LARRY CUBAN will have two books published this year, How Can I Fix It? An Educators Guide to Solving Problems and Managing Dilemmas published by Teachers College Press, and Oversold and Underused: Computers in Classrooms published by Harvard University Press. In addition, he has been awarded a month-long fellowship to write at the Rockefeller Center in Bellagio, Italy.
In 2000, LINDA DARLING-HAMMOND was awarded the E. Robert Stevens Award for Outstanding Scholarship from the Association of Educational Service Agencies, the Professional Publication Award from the California County of Superintendents Educational Services Association, an Honorary Doctor of Philosophy from the University of Oslo, and a Research in Practice Award from the American Educational Research Association. Her recent publications include Teaching as the Learning Profession: A Handbook of Policy and Practice, co-edited with Gary Sykes, which won the Outstanding Book Award from the National Staff Development Council in December 2000 and a three volume set entitled Studies of Excellence in Teacher Education published by the American Association of Colleges for Teacher Education.
ELLIOT EISNER has been appointed editor of the first Handbook on Research and Policy in Art Education, which is scheduled for publication in 2003. Co-editor of the handbook is Professor MICHAEL DAY, EDD 73, of Brigham Young University.

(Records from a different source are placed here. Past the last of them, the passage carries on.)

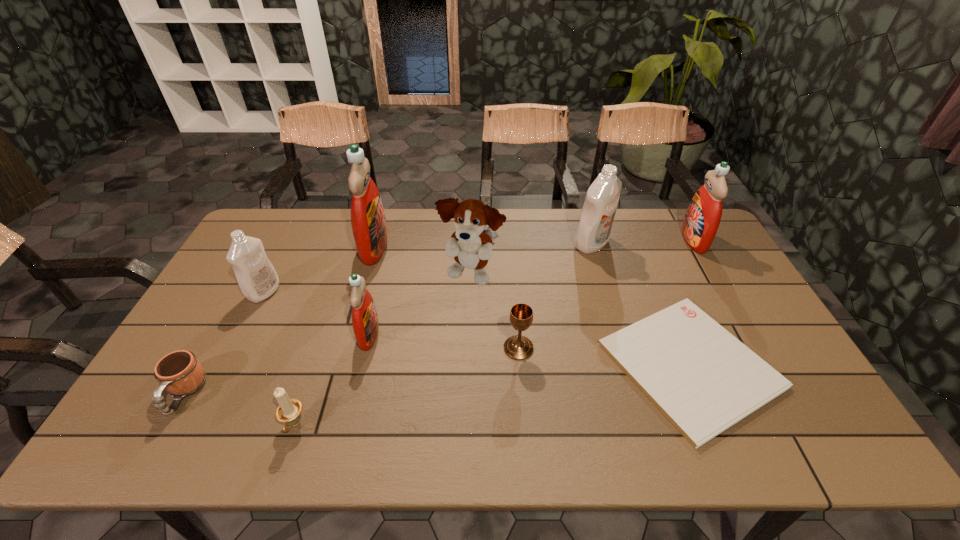 The image size is (960, 540). Find the location of `the tallest object`. the tallest object is located at coordinates (369, 227).

Identify the location of the tallest detergent. This screenshot has height=540, width=960. (369, 227).

Image resolution: width=960 pixels, height=540 pixels. In order to click on the bigger white detergent in this screenshot , I will do `click(601, 202)`.

Find the location of a particular element. The width and height of the screenshot is (960, 540). the right white detergent is located at coordinates (601, 202).

The image size is (960, 540). Identify the location of the second smallest red detergent. (703, 216).

Image resolution: width=960 pixels, height=540 pixels. I want to click on the rightmost detergent, so click(703, 216).

Locate an element on the screen. brown puppy is located at coordinates (471, 245).

Identify the location of the left white detergent. The height and width of the screenshot is (540, 960). (256, 276).

The height and width of the screenshot is (540, 960). What are the coordinates of `the leftmost detergent` in the screenshot? It's located at (256, 276).

Identify the location of the nearest red detergent. (365, 323).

Professor Eisner has also contributed a chapter on The Art and Science of Qualitative Research, for Qualitative Research in Psychology, a volume published by the American Psychological Association. He is also the author of Connoisseurship Evaluation, which will appear in the International Handbook of Educational Evaluation to be published in 2002.

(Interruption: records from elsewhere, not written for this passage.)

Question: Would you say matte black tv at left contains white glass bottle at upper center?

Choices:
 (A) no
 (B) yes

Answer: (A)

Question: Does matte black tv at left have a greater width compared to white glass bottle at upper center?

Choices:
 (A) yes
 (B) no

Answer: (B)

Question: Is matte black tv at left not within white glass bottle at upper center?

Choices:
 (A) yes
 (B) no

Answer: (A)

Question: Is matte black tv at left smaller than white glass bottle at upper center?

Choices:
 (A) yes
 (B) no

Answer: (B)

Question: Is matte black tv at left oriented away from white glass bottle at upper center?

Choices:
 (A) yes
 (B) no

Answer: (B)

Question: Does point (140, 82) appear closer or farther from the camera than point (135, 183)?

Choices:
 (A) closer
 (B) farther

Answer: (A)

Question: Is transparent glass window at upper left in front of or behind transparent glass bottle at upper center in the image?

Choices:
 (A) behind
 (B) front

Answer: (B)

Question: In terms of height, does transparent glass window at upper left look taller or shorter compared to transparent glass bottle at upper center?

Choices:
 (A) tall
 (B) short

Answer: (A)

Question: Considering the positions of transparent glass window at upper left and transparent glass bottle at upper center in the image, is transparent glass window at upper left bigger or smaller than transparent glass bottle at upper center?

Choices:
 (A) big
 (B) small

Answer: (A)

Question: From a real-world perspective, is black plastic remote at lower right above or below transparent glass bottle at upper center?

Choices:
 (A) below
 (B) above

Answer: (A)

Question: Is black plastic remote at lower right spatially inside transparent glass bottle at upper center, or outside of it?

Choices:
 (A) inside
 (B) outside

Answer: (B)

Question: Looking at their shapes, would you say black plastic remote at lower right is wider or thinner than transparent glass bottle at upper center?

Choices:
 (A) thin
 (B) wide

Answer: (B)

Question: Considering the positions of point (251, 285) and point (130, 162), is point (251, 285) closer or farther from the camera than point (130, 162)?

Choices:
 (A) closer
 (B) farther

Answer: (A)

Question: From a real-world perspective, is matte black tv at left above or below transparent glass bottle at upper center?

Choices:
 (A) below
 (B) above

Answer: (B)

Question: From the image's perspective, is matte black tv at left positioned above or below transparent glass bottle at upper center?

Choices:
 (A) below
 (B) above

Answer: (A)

DAVID FETTERMANs new book is entitled, Foundations of Empowerment Evaluation, published by SAGE, Thousand Oaks, CA. Last year, he was awarded the Paul F. Lazarsfeld Award for Evaluation Theory and the Alva and Gunnar Myrdal Award for Evaluation Practice. In addition, he received a presidential invitation to be a plenary speaker at the Stauffer Symposium on Applied Social Psychology at the Claremont Colleges. He facilitated an empowerment evaluation by the Potowami Indians at their reservation in Northern Michigan.

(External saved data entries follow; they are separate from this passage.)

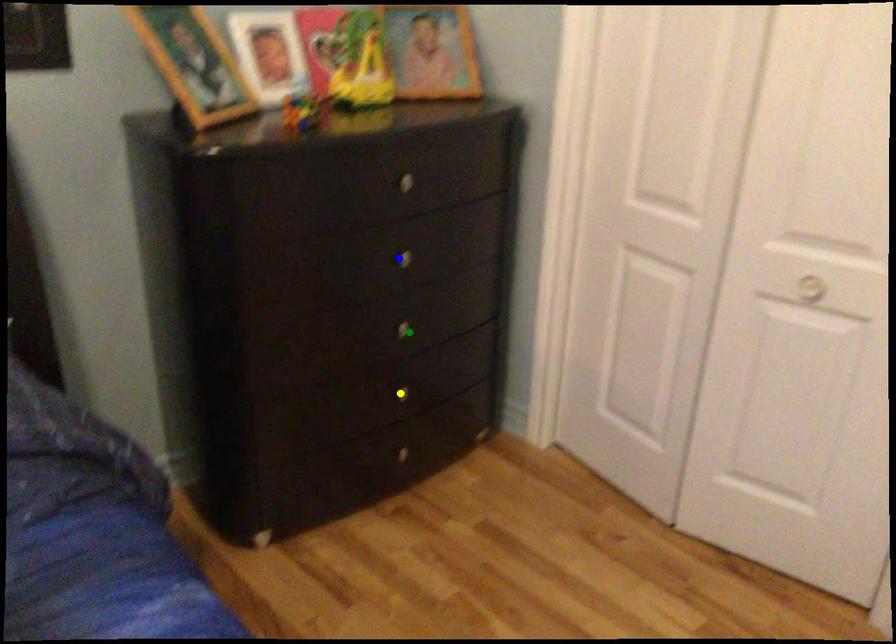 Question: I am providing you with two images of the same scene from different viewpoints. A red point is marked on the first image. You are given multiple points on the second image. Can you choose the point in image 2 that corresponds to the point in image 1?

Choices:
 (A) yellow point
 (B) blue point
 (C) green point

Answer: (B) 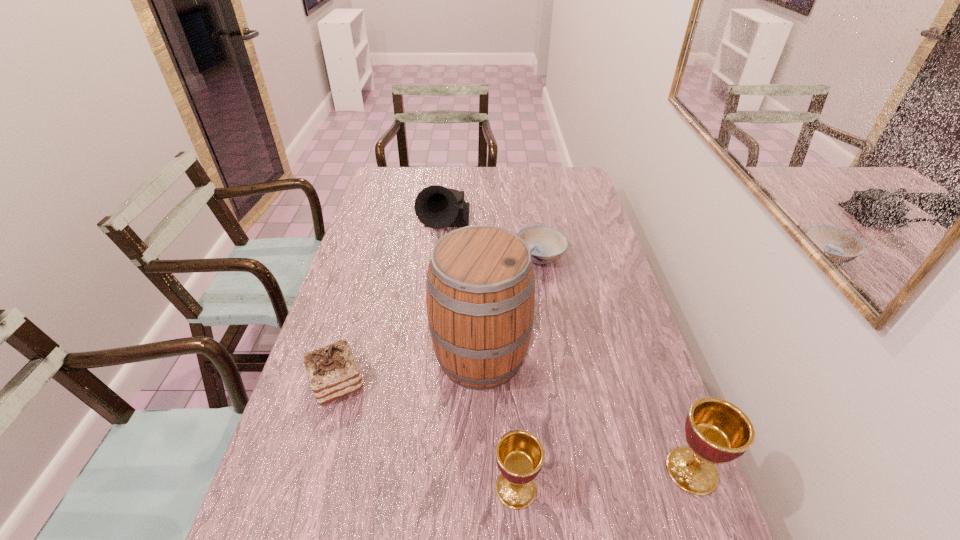 Find the location of a particular element. free space located on the back of the right chalice is located at coordinates (654, 366).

SUSANNA LOEB recently published articles entitled: Estimating the Effects of School Finance Reform: A Framework for a Federalist System in the Journal of Public Economics, Welfare, Work Experience, and Economic Self-Sufficiency in the Journal of Policy Analysis and Management, Examining the Link Between Teacher Wages and Student Outcomes: The Importance of Alternative Labor Market Opportunities and Non-Pecuniary Variation in the Review of Economics and Statistics, and School Size in Chicago Elementary Schools: Effects on Teachers Attitudes and Students Achievement in the American Education Research Journal. In 2000, she received The Association for Public Policy Analysis and Management Dissertation Award and the American Education Finance Association Jean Flanigan Outstanding Dissertation Award.
At the 2nd Annual National Multicultural Conference and Summit, AMADO PADILLA received the Carolyn Attneave Award in honor of his longstanding dedication to learning the importance of knowing and respecting diversity and the differences therein, and his ability to mobilize networks across cultures. The conference is sponsored by the American Psychological Association.
GEORGE SPINDLER is currently working on a paper for the Journal of Visual Anthropology and on a book-length piece entitled Two Anthropologists Loose in North America describing travels and travails in fieldwork with Indian tribes. In 2000, he published The Four Careers of George and Louise Spindler, 1948-2000. This spring, he is teaching a seminar in the ethnography of schooling at Stanford University and at Sacramento State University.
DEBORAH STIPEKs new book, Motivated Minds: Raising Children to Love Learning (published by Henry Holt and Company in April 2001), explains how close relationships with adults and feelings of competency and autonomy make children want to learn. Stipek and co-author Kathy Seal describe how to create an intellectually enriching home environment for children that will enhance their school experience.